Re: when will HDF5 support Unicode?


n 2005.05.10 10:22 Russ Rew wrote:
[...]all current ASCII-encoded names are
already UTF-8.

Unfortunately this is not quite true.  People have been putting anything
they want in path names including extended ASCII.  The bytes > 127
are not necessarily legal UTF-8, so we can't just say all existing files
are UTF-8, unfortunately. (This doesn't harm the file or library, but
tools will have problems if we tell them it's UTF-8 and it isn't.)


I don't know why you would want to support more than one encoding for
names,

We have many requests for non-English character sets, so it would
be nice to support them in the future.
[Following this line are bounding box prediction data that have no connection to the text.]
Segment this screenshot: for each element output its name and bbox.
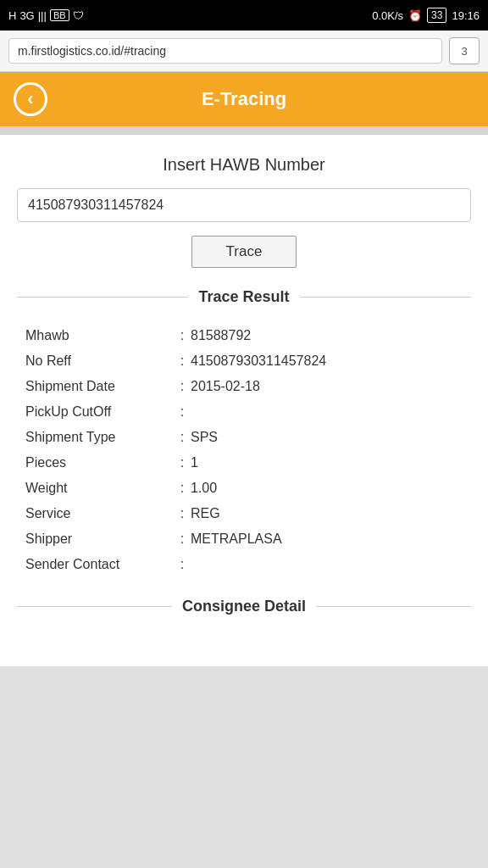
back-arrow-icon: ‹ <box>27 90 33 108</box>
status-right: 0.0K/s ⏰ 33 19:16 <box>372 8 480 23</box>
table-row: Pieces : 1 <box>25 450 463 476</box>
app-header: ‹ E-Tracing <box>0 72 488 126</box>
label-weight: Weight <box>25 481 174 496</box>
data-table: Mhawb : 81588792 No Reff : 4150879303114… <box>17 323 471 577</box>
trace-button-wrapper: Trace <box>17 236 471 268</box>
signal-icon: ||| <box>38 9 47 22</box>
url-text: m.firstlogistics.co.id/#tracing <box>18 44 166 58</box>
status-bar: H 3G ||| BB 🛡 0.0K/s ⏰ 33 19:16 <box>0 0 488 31</box>
carrier-label: H <box>8 9 16 22</box>
table-row: Mhawb : 81588792 <box>25 323 463 348</box>
label-mhawb: Mhawb <box>25 328 174 343</box>
result-line-right <box>300 297 471 298</box>
browser-bar: m.firstlogistics.co.id/#tracing 3 <box>0 31 488 72</box>
consignee-line-left <box>17 606 172 607</box>
main-content: Insert HAWB Number Trace Trace Result Mh… <box>0 135 488 666</box>
value-shipment-type: SPS <box>191 430 463 445</box>
label-sender-contact: Sender Contact <box>25 557 174 572</box>
table-row: Shipment Date : 2015-02-18 <box>25 374 463 399</box>
value-mhawb: 81588792 <box>191 328 463 343</box>
value-service: REG <box>191 506 463 521</box>
label-shipment-date: Shipment Date <box>25 379 174 394</box>
table-row: Shipment Type : SPS <box>25 425 463 450</box>
network-speed: 0.0K/s <box>372 9 403 22</box>
consignee-section: Consignee Detail <box>17 598 471 615</box>
table-row: PickUp CutOff : <box>25 399 463 425</box>
table-row: Weight : 1.00 <box>25 476 463 501</box>
alarm-icon: ⏰ <box>408 9 422 22</box>
label-shipment-type: Shipment Type <box>25 430 174 445</box>
time-display: 19:16 <box>452 9 480 22</box>
page-divider <box>0 126 488 135</box>
result-line-left <box>17 297 188 298</box>
hawb-input[interactable] <box>17 188 471 222</box>
result-title: Trace Result <box>188 288 299 306</box>
table-row: Shipper : METRAPLASA <box>25 526 463 552</box>
shield-icon: 🛡 <box>73 9 84 22</box>
table-row: Sender Contact : <box>25 552 463 577</box>
hawb-section-title: Insert HAWB Number <box>17 155 471 175</box>
value-noreff: 415087930311457824 <box>191 353 463 369</box>
value-shipper: METRAPLASA <box>191 531 463 547</box>
label-pickup-cutoff: PickUp CutOff <box>25 404 174 420</box>
app-title: E-Tracing <box>47 88 441 110</box>
label-pieces: Pieces <box>25 455 174 470</box>
label-noreff: No Reff <box>25 353 174 369</box>
value-weight: 1.00 <box>191 481 463 496</box>
consignee-header: Consignee Detail <box>17 598 471 615</box>
value-shipment-date: 2015-02-18 <box>191 379 463 394</box>
battery-indicator: 33 <box>427 8 446 23</box>
table-row: Service : REG <box>25 501 463 526</box>
result-header: Trace Result <box>17 288 471 306</box>
label-shipper: Shipper <box>25 531 174 547</box>
bbm-icon: BB <box>50 9 69 21</box>
trace-button[interactable]: Trace <box>191 236 297 268</box>
table-row: No Reff : 415087930311457824 <box>25 348 463 374</box>
status-left: H 3G ||| BB 🛡 <box>8 9 84 22</box>
label-service: Service <box>25 506 174 521</box>
url-bar[interactable]: m.firstlogistics.co.id/#tracing <box>8 38 442 64</box>
consignee-title: Consignee Detail <box>172 598 316 615</box>
value-pieces: 1 <box>191 455 463 470</box>
consignee-line-right <box>316 606 471 607</box>
back-button[interactable]: ‹ <box>14 82 47 116</box>
network-label: 3G <box>19 9 34 22</box>
tab-count[interactable]: 3 <box>449 37 480 64</box>
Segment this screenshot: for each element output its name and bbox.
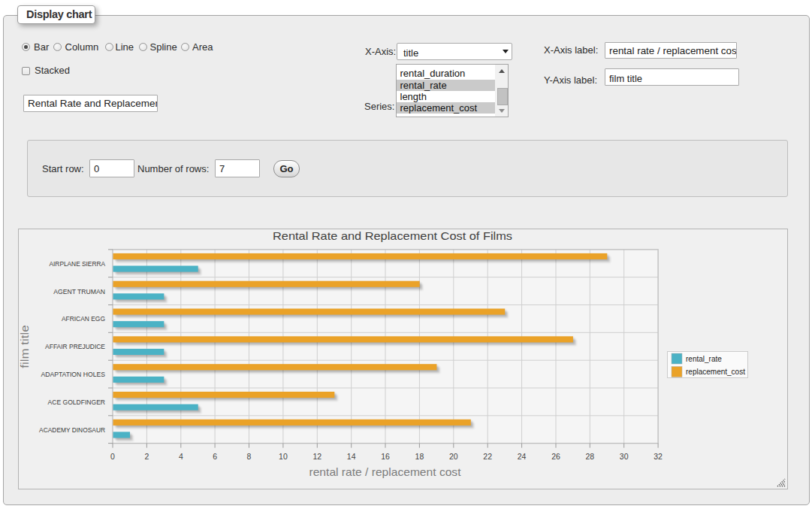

Between the above gotcha and the desire to someday support other char sets, the idea is to make ASCII and UTF-8 be the first of possibly many.
Since existing files may well have non-UTF8 in them, ASCII must be the
default for backward compatibility.


At least one library change is needed to support UTF-8 encoded names,
specifically for iterating through dataset names in a Group in
"alphabetical order".  For names with non-ASCII characters, this order
should follow the Unicode collation algorithm.

My understanding is that the current proposal will sort the objects by numeric value of the bytes in the names for all cases. I don't know if UTF-8 has
a different collating order than this, if so, it won't be implemented at
this time.


I'm trying to determine if the proposed changes address your requirements
well enough to be worth doing.